§ EXERCISE DETAILS:
Give back, exactly and with nothing else, the lines running from the one that contains "mandarvi entro la vigilia di" to the end of the entries below; do not include pictures.

Data items:
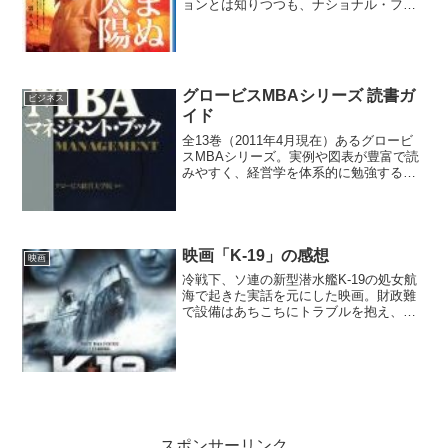
ョンとは知りつつも、ナショナル・フラ
ッグ・キャリアであることをいいことに
会社を食い物にする一部の経営陣や政治
家の姿や、複数の労組同士の対立は非常
にリアリティーがある。そ...
グロービスMBAシリーズ 読書ガ
ビジネス
イド
全13巻（2011年4月現在）あるグロービ
スMBAシリーズ。実例や図表が豊富で読
みやすく、経営学を体系的に勉強するに
はもってこいのシリーズなのですが、友
人が何から読んでいいか分からないと言
っていたので、読んだことがある本を中
心に簡単な紹介を...
映画「K-19」の感想
映画
冷戦下、ソ連の新型潜水艦K-19の処女航
海で起きた実話を元にした映画。財政難
で設備はあちこちにトラブルを抱え、乗
組員も訓練不足。おまけに新たに送り込
まれた艦長（ハリソン・フォード）は、
元の艦長（「シンドラーのリスト」でオ
スカー・シンドラー役...
スポンサーリンク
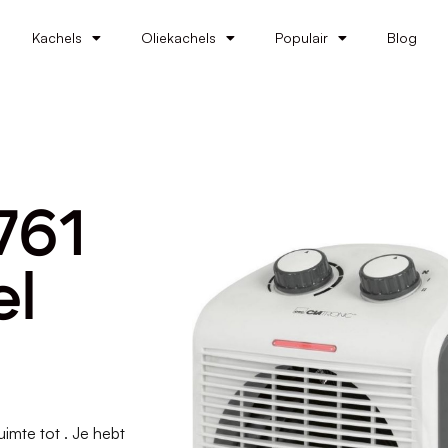
Kachels
Oliekachels
Populair
Blog
761
el
imte tot . Je hebt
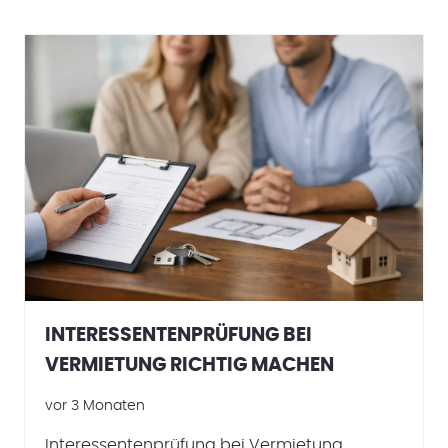
INTERESSENTENPRÜFUNG BEI
VERMIETUNG RICHTIG MACHEN
vor 3 Monaten
Interessentenprüfung bei Vermietung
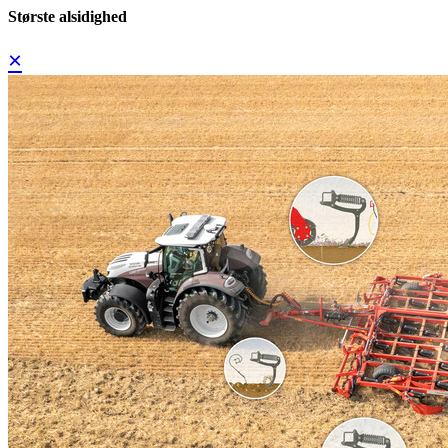
Største alsidighed
×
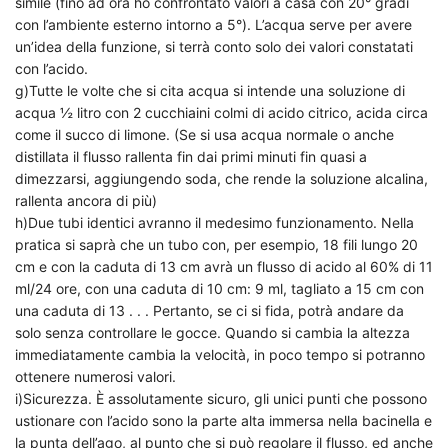
simile (fino ad ora ho confrontato valori a casa con 20° gradi
con l’ambiente esterno intorno a 5°). L’acqua serve per avere
un’idea della funzione, si terrà conto solo dei valori constatati
con l’acido.
g)Tutte le volte che si cita acqua si intende una soluzione di
acqua ½ litro con 2 cucchiaini colmi di acido citrico, acida circa
come il succo di limone. (Se si usa acqua normale o anche
distillata il flusso rallenta fin dai primi minuti fin quasi a
dimezzarsi, aggiungendo soda, che rende la soluzione alcalina,
rallenta ancora di più)
h)Due tubi identici avranno il medesimo funzionamento. Nella
pratica si saprà che un tubo con, per esempio, 18 fili lungo 20
cm e con la caduta di 13 cm avrà un flusso di acido al 60% di 11
ml/24 ore, con una caduta di 10 cm: 9 ml, tagliato a 15 cm con
una caduta di 13 . . . Pertanto, se ci si fida, potrà andare da
solo senza controllare le gocce. Quando si cambia la altezza
immediatamente cambia la velocità, in poco tempo si potranno
ottenere numerosi valori.
i)Sicurezza. È assolutamente sicuro, gli unici punti che possono
ustionare con l’acido sono la parte alta immersa nella bacinella e
la punta dell’ago, al punto che si può regolare il flusso, ed anche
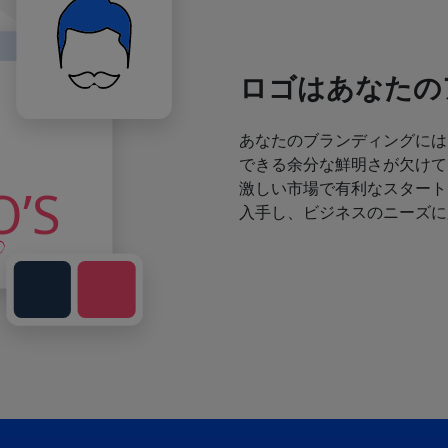
ロゴはあなたの
あなたのブランディングには
できる余分な鮮明さが欠けて
激しい市場で有利なスタート
入手し、ビジネスのニーズに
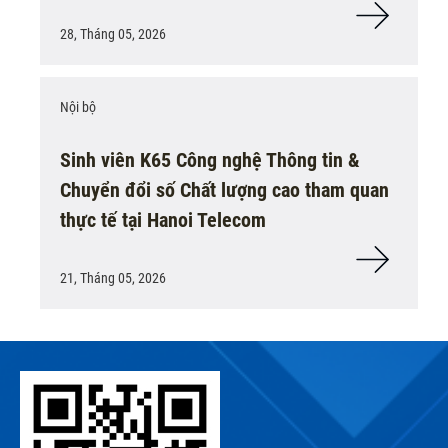
28, Tháng 05, 2026
Nội bộ
Sinh viên K65 Công nghệ Thông tin &
Chuyển đổi số Chất lượng cao tham quan
thực tế tại Hanoi Telecom
21, Tháng 05, 2026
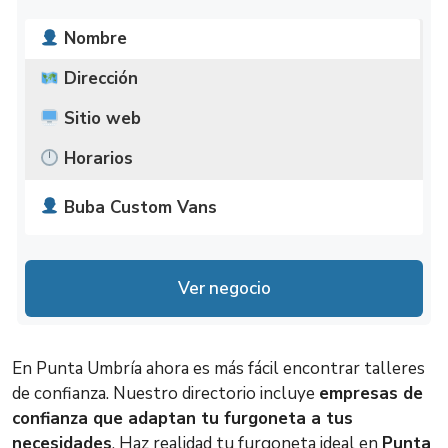
Nombre
Dirección
Sitio web
Horarios
Buba Custom Vans
C. Costa de la Luz, 22, 21100 Punta
8:00 – 15:00
Lunes
Umbría, Huelva
Abierto ahora
Ver negocio
Martes
8:00 – 15:00
Miércoles
8:00 – 15:00
En Punta Umbría ahora es más fácil encontrar talleres
de confianza. Nuestro directorio incluye
empresas de
Jueves
8:00 – 15:00
confianza que adaptan tu furgoneta a tus
necesidades
. Haz realidad tu furgoneta ideal en
Punta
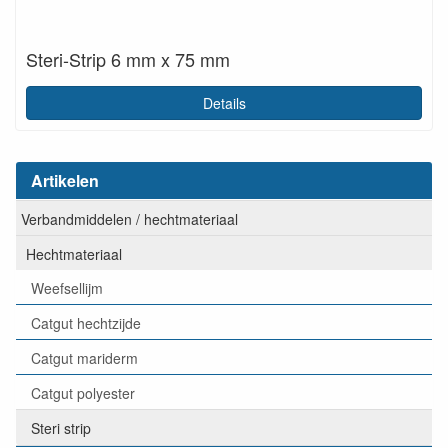
Steri-Strip 6 mm x 75 mm
Details
Artikelen
Verbandmiddelen / hechtmateriaal
Hechtmateriaal
Weefsellijm
Catgut hechtzijde
Catgut mariderm
Catgut polyester
Steri strip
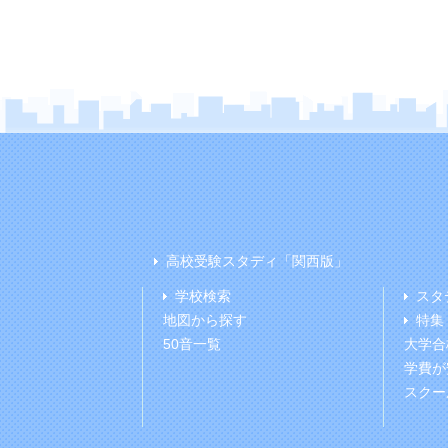
高校受験スタディ「関西版」
学校検索
スタ
地図から探す
特集
50音一覧
大学合
学費が
スクー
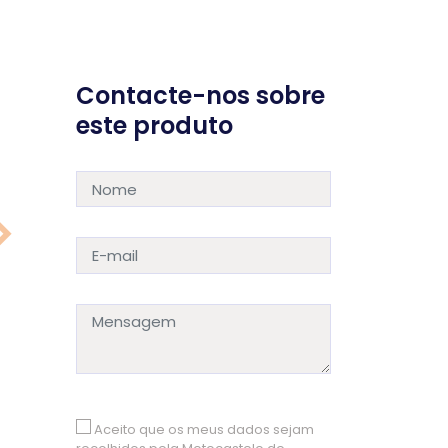
Contacte-nos sobre
este produto
Aceito que os meus dados sejam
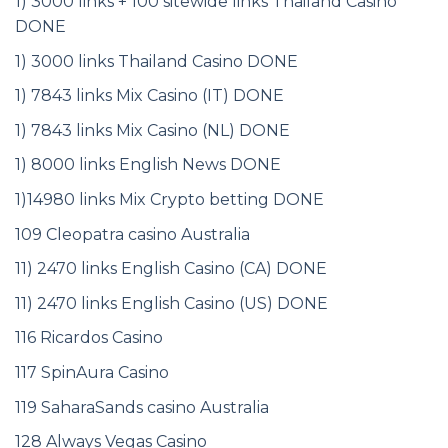
1) 3000 links + 100 sitewide links Thailand Casino
DONE
1) 3000 links Thailand Casino DONE
1) 7843 links Mix Casino (IT) DONE
1) 7843 links Mix Casino (NL) DONE
1) 8000 links English News DONE
1)14980 links Mix Crypto betting DONE
109 Cleopatra casino Australia
11) 2470 links English Casino (CA) DONE
11) 2470 links English Casino (US) DONE
116 Ricardos Casino
117 SpinAura Casino
119 SaharaSands casino Australia
128 Always Vegas Casino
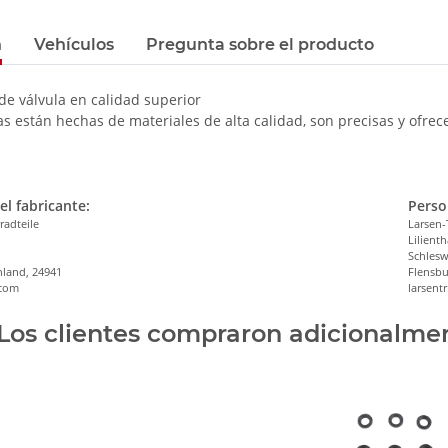
n
Vehículos
Pregunta sobre el producto
de válvula en calidad superior
s están hechas de materiales de alta calidad, son precisas y ofrece
el fabricante:
Perso
radteile
Larsen-
Lilienth
n
Schlesw
hland, 24941
Flensbu
.com
larsen
Los clientes compraron adicionalmen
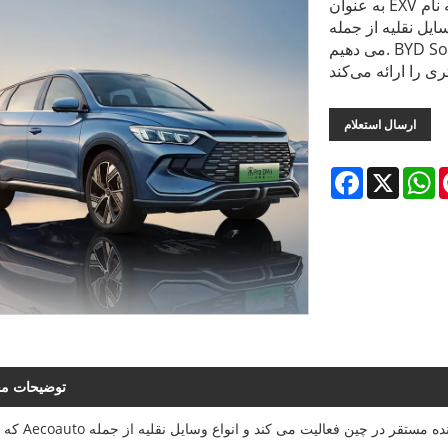
به عنوان EXV که به نام Aecoauto نیز شناخته می شود، ما تامین کنندگان مستقر
BYD Song Pro Dm معروف را ارائه
می دهیم. BYD Song Pro Dmi یک نسخه با کارایی بالا از BYD Song Plus است
ارسال استعلام
Facebook
X
W
توضیحات م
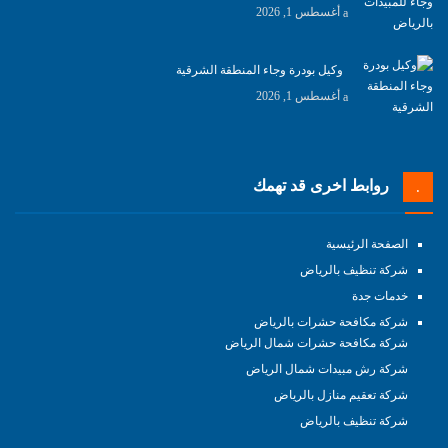
أغسطس 1, 2026
وكيل بودرة وجاء المنطقة الشرقية
أغسطس 1, 2026
روابط اخرى قد تهمك
الصفحة الرئيسية
شركة تنظيف بالرياض
خدمات جدة
شركة مكافحة حشرات بالرياض
شركة مكافحة حشرات شمال الرياض
شركة رش مبيدات شمال الرياض
شركة تعقيم منازل بالرياض
شركة تنظيف بالرياض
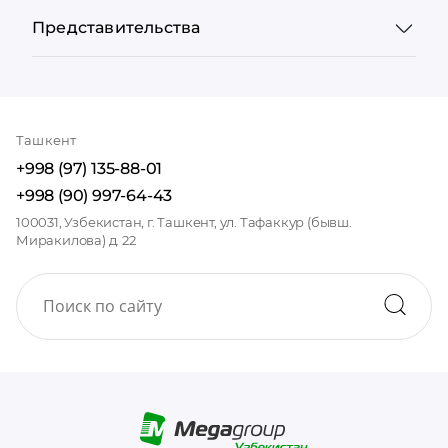
Представительства
Ташкент
+998 (97) 135-88-01
+998 (90) 997-64-43
100031, Узбекистан, г. Ташкент, ул. Тафаккур (бывш.
Миракилова) д. 22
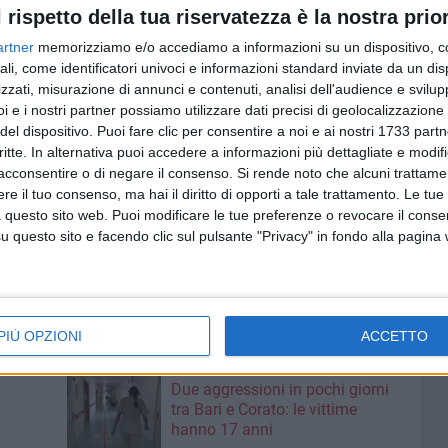
ssifica.
l rispetto della tua riservatezza è la nostra prior
o i compagni di squadra Alberto Divella e Pietro Paolo
artner
memorizziamo e/o accediamo a informazioni su un dispositivo, c
he hanno concluso la regata rispettivamente al 146⁰ e al
ali, come identificatori univoci e informazioni standard inviate da un di
zzati, misurazione di annunci e contenuti, analisi dell'audience e svilupp
ale in ILCA 6, c'era un altro atleta del CV Bari
i e i nostri partner possiamo utilizzare dati precisi di geolocalizzazione 
del dispositivo. Puoi fare clic per consentire a noi e ai nostri 1733 partn
 tratta di Gabriele Amodio che ha partecipato all'Europeo
critte. In alternativa puoi accedere a informazioni più dettagliate e modif
 molto difficili nelle giornate di qualifica con vento
acconsentire o di negare il consenso.
Si rende noto che alcuni trattamen
llante e rafficato nei successivi due che non gli hanno
e il tuo consenso, ma hai il diritto di opporti a tale trattamento. Le tue
ld entrando invece in quella Silver dove, al termine delle
 questo sito web. Puoi modificare le tue preferenze o revocare il conse
 unica giornata di finali, ha chiuso al 23esimo posto, e
questo sito e facendo clic sul pulsante "Privacy" in fondo alla pagina
partecipanti.
o a Cagliari a settembre.
PIÙ OPZIONI
ACCETTO
7 AGOSTO 2026
Due aggressioni in pochi giorni
tra Bari e Corato: le vittime
hanno 17 anni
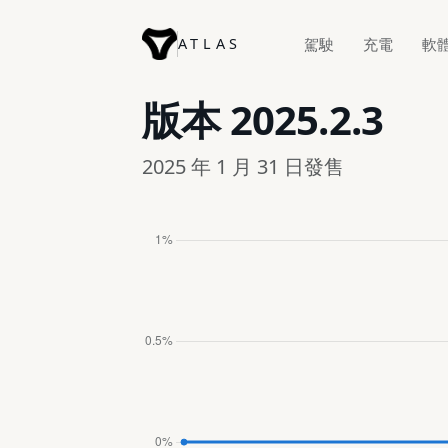
ATLAS
駕駛
充電
軟
版本
2025.2.3
2025 年 1 月 31 日發售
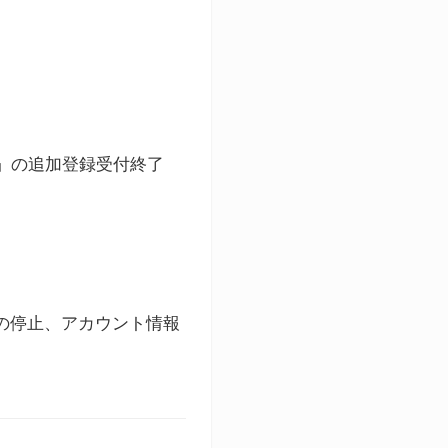
ト」の追加登録受付終了
録の停止、アカウント情報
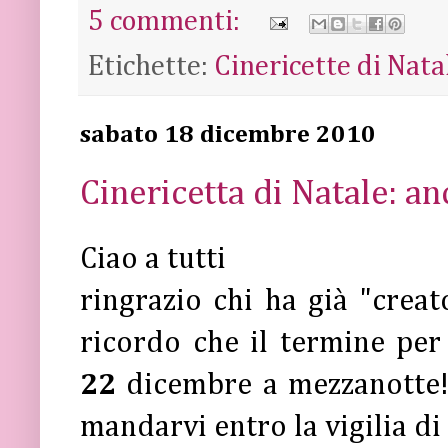
5 commenti:
Etichette:
Cinericette di Nata
sabato 18 dicembre 2010
Cinericetta di Natale: an
Ciao a tutti
ringrazio chi ha già "crea
ricordo che il termine per
22
dicembre a mezzanotte! 
mandarvi entro la vigilia di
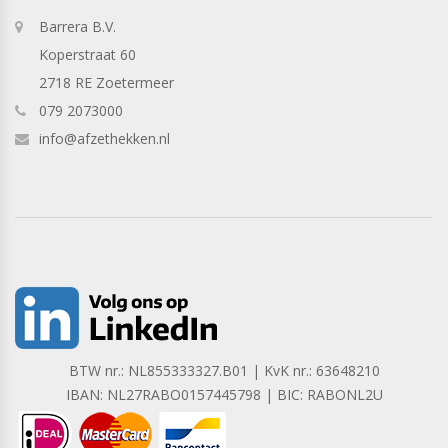
Barrera B.V.
Koperstraat 60
2718 RE Zoetermeer
079 2073000
info@afzethekken.nl
BTW nr.: NL855333327.B01 | KvK nr.: 63648210
IBAN: NL27RABO0157445798 | BIC: RABONL2U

§ TASK SOLUTION:
mandarvi entro la vigilia di
Barrera B.V.
Koperstraat 60
2718 RE Zoetermeer
079 2073000
info@afzethekken.nl
BTW nr.: NL855333327.B01 | KvK nr.: 63648210
IBAN: NL27RABO0157445798 | BIC: RABONL2U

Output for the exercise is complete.